Autogipfel in Wolfsburg
Beim Autogipfel des „Handelsblatts“ in der Autostadt sprach am Dienstag unter anderem Karl Brauner, General-Direktor der WTO. Photowerk

Autogipfel in Wolfsburg

Wolfsburg. Beim Autogipfel des „Handelsblatts“ in der Autostadt standen sie eigentlich auf der Rednerliste: die Autokonzern-Chefs Herbert Diess (VW), Dieter Zetsche (Daimler) und Harald Krüger (BMW). Doch die Top-Manager brachen am Dienstag kurzfristig zu einem anderen Autogipfel auf – nach Washington, um im Weißen Haus über Strafzölle zu sprechen. In Wolfsburg sprang für Diess VW-Chef-Stratege Michael Jost ein und weckte mit einem beeindruckenden Appell die Aufmerksamkeit der Zuhörer.
Die Zeit drängt: Gelingt es nicht, die Kohlendioxid-Emissionen in den nächsten Jahren signifikant zu verringern, sei der Klimawandel nicht mehr aufzuhalten, erklärte Jost vor rund 400 Zuhörern. Dann sei der point of no return (Punkt ohne Wiederkehr) erreicht, an dem die Erderwärmung unkontrolliert voranschreite. VW setze deshalb konsequent auf die Einhaltung des Pariser Klimaschutzabkommens von 2015.
VW leiste seinen Beitrag dazu, indem bereits 2026 der letzte Produktionsstart auf einer Verbrenner-Plattform erfolge und etwa im Jahr 2040 die letzten Fahrzeuge mit Verbrenner verkauft würden, um 2050 einen CO2-neutralen Bestand vorzuhalten.
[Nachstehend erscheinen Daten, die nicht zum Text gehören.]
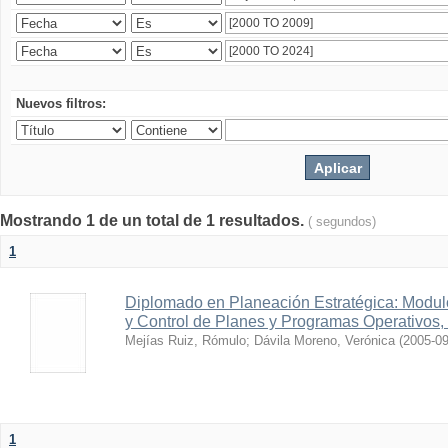
Nuevos filtros:
Mostrando 1 de un total de 1 resultados.
( segundos)
1
Diplomado en Planeación Estratégica: Modulo
y Control de Planes y Programas Operativos, 
Mejías Ruiz, Rómulo
;
Dávila Moreno, Verónica
(
2005-0
1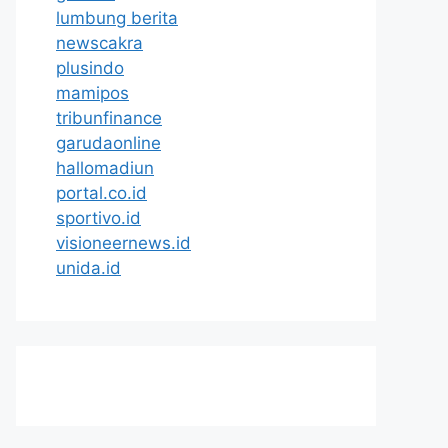
lumbung berita
newscakra
plusindo
mamipos
tribunfinance
garudaonline
hallomadiun
portal.co.id
sportivo.id
visioneernews.id
unida.id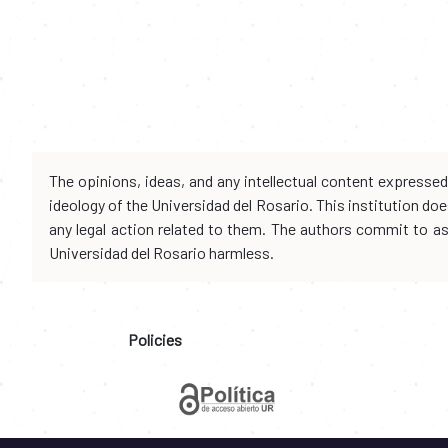
The opinions, ideas, and any intellectual content expresse
ideology of the Universidad del Rosario. This institution d
any legal action related to them. The authors commit to assu
Universidad del Rosario harmless.
Policies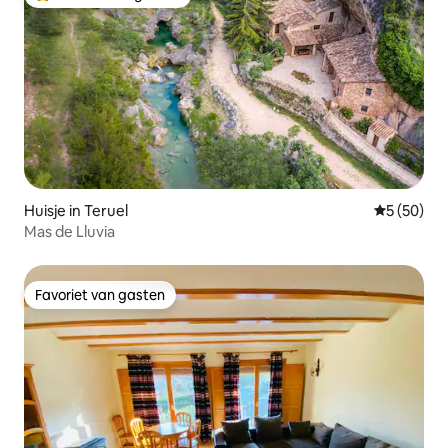
Topfavoriet van gasten
Huisje in Teruel
Gemiddelde
5 (50)
Mas de Lluvia
Favoriet van gasten
Favoriet van gasten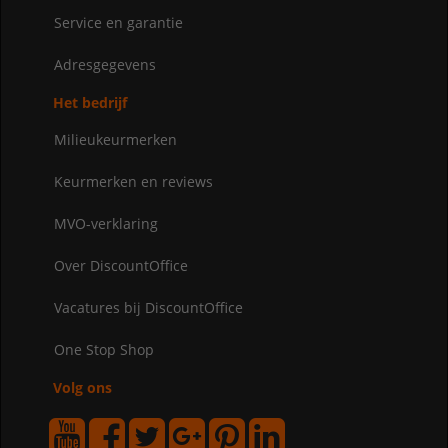
Service en garantie
Adresgegevens
Het bedrijf
Milieukeurmerken
Keurmerken en reviews
MVO-verklaring
Over DiscountOffice
Vacatures bij DiscountOffice
One Stop Shop
Volg ons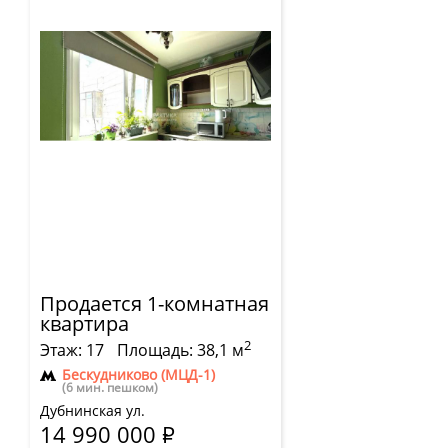
Продается 1-комнатная
квартира
2
Этаж: 17
Площадь: 38,1 м
Бескудниково (МЦД-1)
(6 мин. пешком)
Дубнинская ул.
14 990 000
Р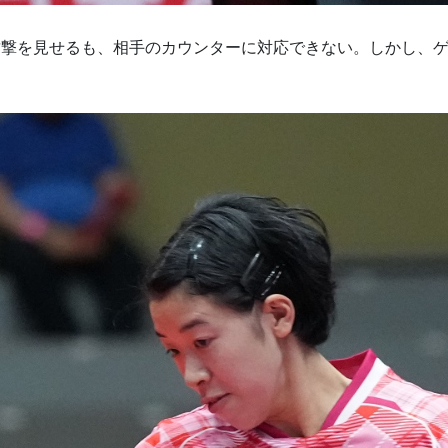
撃を見せるも、相手のカウンターに対応できない。しかし、ゲー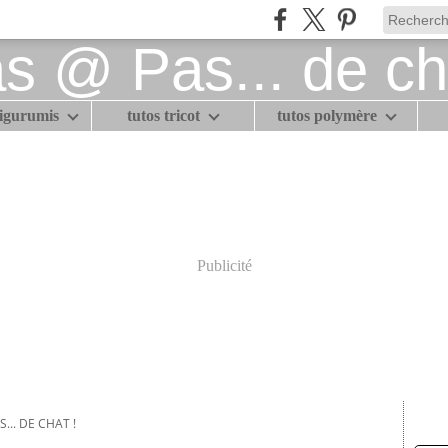
migurumis
tutos tricot
tutos polymère
Publicité
... DE CHAT !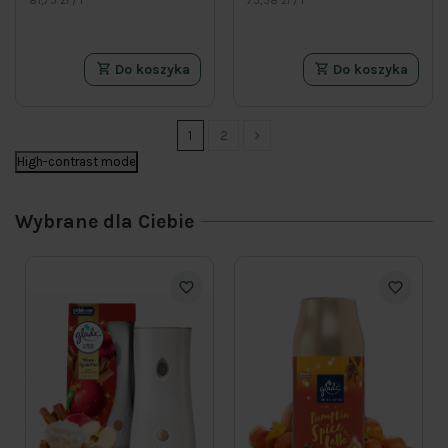
81,75 zł / l
75,58 zł / l
Do koszyka
Do koszyka
1
2
High-contrast mode
Wybrane dla Ciebie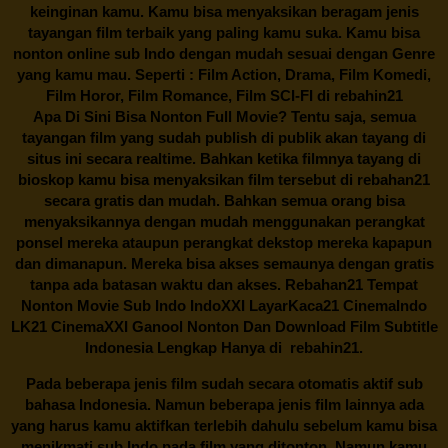
keinginan kamu. Kamu bisa menyaksikan beragam jenis
tayangan film terbaik yang paling kamu suka. Kamu bisa
nonton online sub Indo dengan mudah sesuai dengan Genre
yang kamu mau. Seperti : Film Action, Drama, Film Komedi,
Film Horor, Film Romance, Film SCI-FI di
rebahin21
Apa Di Sini Bisa Nonton Full Movie? Tentu saja, semua
tayangan film yang sudah publish di publik akan tayang di
situs ini secara realtime. Bahkan ketika filmnya tayang di
bioskop kamu bisa menyaksikan film tersebut di
rebahan21
secara gratis dan mudah. Bahkan semua orang bisa
menyaksikannya dengan mudah menggunakan perangkat
ponsel mereka ataupun perangkat dekstop mereka kapapun
dan dimanapun. Mereka bisa akses semaunya dengan gratis
tanpa ada batasan waktu dan akses.
Rebahan21
Tempat
Nonton Movie Sub Indo IndoXXI LayarKaca21 CinemaIndo
LK21 CinemaXXI Ganool Nonton Dan Download Film Subtitle
Indonesia Lengkap Hanya di
rebahin21.
Pada beberapa jenis film sudah secara otomatis aktif sub
bahasa Indonesia. Namun beberapa jenis film lainnya ada
yang harus kamu aktifkan terlebih dahulu sebelum kamu bisa
menikmati sub Indo pada film yang ditonton. Namun kamu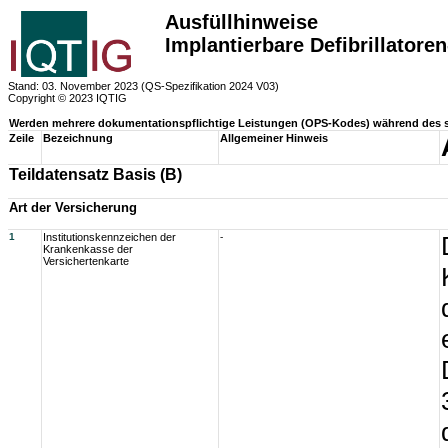
Ausfüllhinweise
Implantierbare Defibrillatore
Stand: 03. November 2023 (QS-Spezifikation 2024 V03)
Copyright © 2023 IQTIG
Werden mehrere dokumentationspflichtige Leistungen (OPS-Kodes) während des sta
Zeile
Bezeichnung
Allgemeiner Hinweis
Teildatensatz Basis (B)
Art der Versicherung
1
Institutionskennzeichen der
-
Krankenkasse der
Versichertenkarte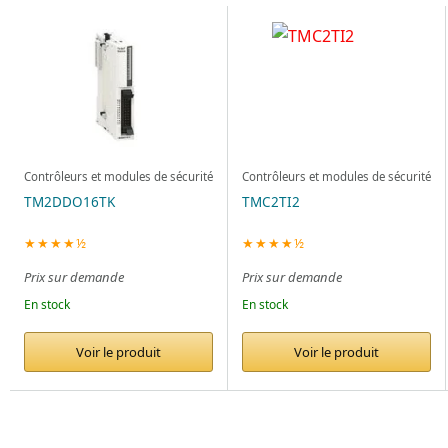
Contrôleurs et modules de sécurité
Contrôleurs et modules de sécurité
TM2DDO16TK
TMC2TI2
★★★★½
★★★★½
Prix sur demande
Prix sur demande
En stock
En stock
Voir le produit
Voir le produit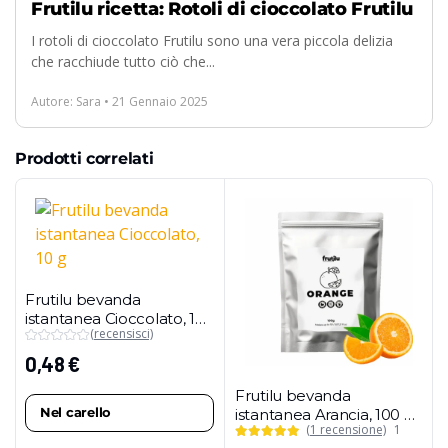
Frutilu ricetta: Rotoli di cioccolato Frutilu
I rotoli di cioccolato Frutilu sono una vera piccola delizia
che racchiude tutto ciò che...
Autore: Sara • 21 Gennaio 2025
Prodotti correlati
Frutilu bevanda
istantanea Cioccolato, 10
(recensisci)
g
0,48
€
Frutilu bevanda
Nel carello
istantanea Arancia, 100 g
(1 recensione)
1
(confezione maxi)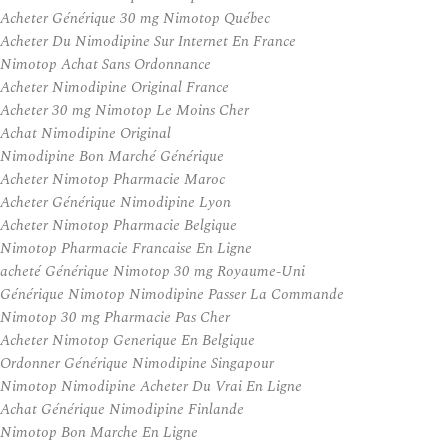
Acheter Générique 30 mg Nimotop Québec
Acheter Du Nimodipine Sur Internet En France
Nimotop Achat Sans Ordonnance
Acheter Nimodipine Original France
Acheter 30 mg Nimotop Le Moins Cher
Achat Nimodipine Original
Nimodipine Bon Marché Générique
Acheter Nimotop Pharmacie Maroc
Acheter Générique Nimodipine Lyon
Acheter Nimotop Pharmacie Belgique
Nimotop Pharmacie Francaise En Ligne
acheté Générique Nimotop 30 mg Royaume-Uni
Générique Nimotop Nimodipine Passer La Commande
Nimotop 30 mg Pharmacie Pas Cher
Acheter Nimotop Generique En Belgique
Ordonner Générique Nimodipine Singapour
Nimotop Nimodipine Acheter Du Vrai En Ligne
Achat Générique Nimodipine Finlande
Nimotop Bon Marche En Ligne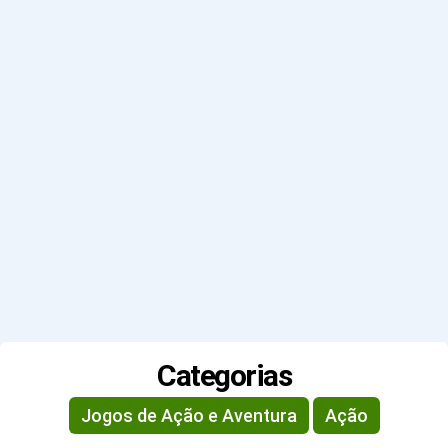
Categorias
Jogos de Ação e Aventura
Ação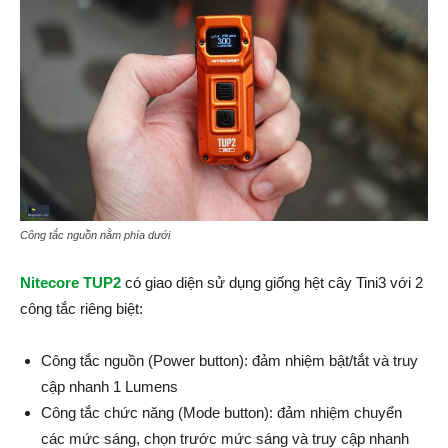
Công tắc nguồn nằm phía dưới
Nitecore TUP2
có giao diện sử dụng giống hệt cây Tini3 với 2
công tắc riêng biệt:
Công tắc nguồn (Power button): đảm nhiệm bật/tắt và truy
cập nhanh 1 Lumens
Công tắc chức năng (Mode button): đảm nhiệm chuyển
các mức sáng, chọn trước mức sáng và truy cập nhanh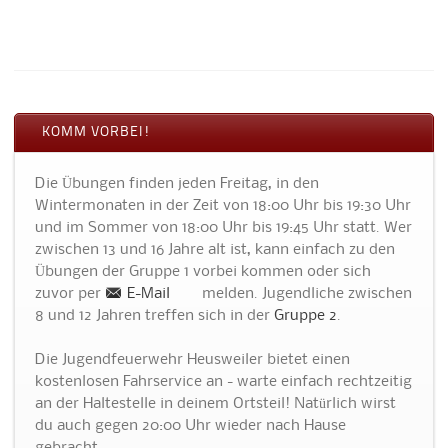
KOMM VORBEI!
Die Übungen finden jeden Freitag, in den
Wintermonaten in der Zeit von 18:00 Uhr bis 19:30 Uhr
und im Sommer von 18:00 Uhr bis 19:45 Uhr statt. Wer
zwischen 13 und 16 Jahre alt ist, kann einfach zu den
Übungen der Gruppe 1 vorbei kommen oder sich
zuvor per
E-Mail
melden. Jugendliche zwischen
8 und 12 Jahren treffen sich in der
Gruppe 2
.
Die Jugendfeuerwehr Heusweiler bietet einen
kostenlosen Fahrservice an - warte einfach rechtzeitig
an der Haltestelle in deinem Ortsteil! Natürlich wirst
du auch gegen 20:00 Uhr wieder nach Hause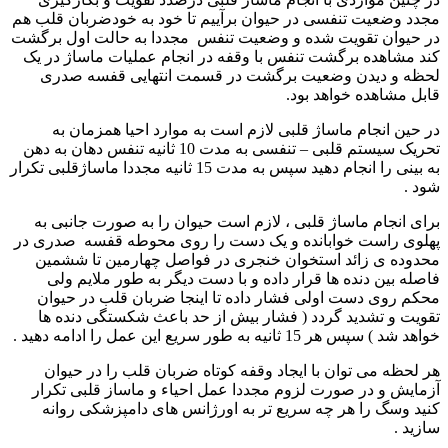
مجدد وضعیت تنفسی در حیوان برآییم تا خود به خودضربان قلب هم
در حیوان تقویت شده و وضعیت تنفس مجددا به حالت اول برگشت
کند مشاهده برگشت تنفس با وقفه در انجام عملیات ماساژ در یک
لحظه و دیدن وضعیت برگشت در قسمت انتهایی قفسه صدری
قابل مشاهده خواهد بود.
در حین انجام ماساژ قلبی لازم است به موارد احیا همزمان به
تحریک سیستم قلبی – تنفسی به مدت 10 ثانیه تنفس دهان به دهن
به بینی را انجام دهید سپس به مدت 15 ثانیه مجددا ماساژقلبی تکرار
شود .
برای انجام ماساژ قلبی ، لازم است حیوان را به صورت جانبی به
پهلوی راست خوابانده و یک دست را روی محوطه قفسه صدری در
محدوده ی زائد استخوان خنجری در فواصل چهارمین تا ششمین
فاصله بین دنده ها قرار داده و با دست دیگر به طور ملایم ولی
محکم روی دست اولی فشار داده تا اینجا ضربان قلب در حیوان
تقویت و تشدید گردد ( فشار بیش از حد باعث شکستگی دنده ها
خواهد شد ) سپس هر 15 ثانیه به طور سریع این عمل را ادامه دهید .
هر لحظه می توان با ایجاد وقفه کوتاه ضربان قلب را در حیوان
آزمایش و در صورت لزوم مجددا عمل احیاء و ماساز قلبی تکرار
کنید وسگ را هر چه سریع تر به اورژانس های دامپزشکی روانه
سازید .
Elektrofahrzeuge seien deshalb nicht irgendein neues Geschäftsfeld, sondern „das“ neue Geschäftsmodell. Einen „Supertanker“ wie den VW-Konzern mit allen seinen Marken auf diesen Kurs zu bringen sei nicht einfach, doch der Transformationsprozess – auch hinsichtlich der Digitalisierung – sei bereits im vollen Gange.
2020 starte laut Jost mit dem ID Neo bei VW die Modelloffensive mit rein elektrischen Fahrzeugen, die zudem durch einen umweltfreundlichen Herstellungsprozess CO2-neutral an den Kunden übergeben werden sollen. Autos mit Verbrennungsmotoren würden von da an auf ein Minimum zurückgeführt. Der Chef-Stratege räumte gleichzeitig ein, dass E-Autos im Schnitt bis zu 2000 Euro teurer würden, Modelle der oberen Mittelklasse wie der Passat oder der Tiguan sogar um bis zu 5000 Euro.
Ex-Vizekanzler Sigmar Gabriel (SPD), der überraschend als Redner eingesprungen war, wertete die Reise der drei Autobosse zu Trump so, dass dort offenbar jemand am längeren Hebel sitze. Die Welthandelsorganisation WTO spiele hier keine Rolle mehr. Zuvor hatte WTO-Generaldirektor Karl Brauner über den Handelsstreit und dessen Auswüchse gesprochen.
Zu den Klimazielen von VW merkte Gabriel an, dass die von Jost vorgetragenen Fakten den Klimawandels schon seit 20 Jahren bekannt gewesen seien, die Autohersteller aber erst jetzt reagierten.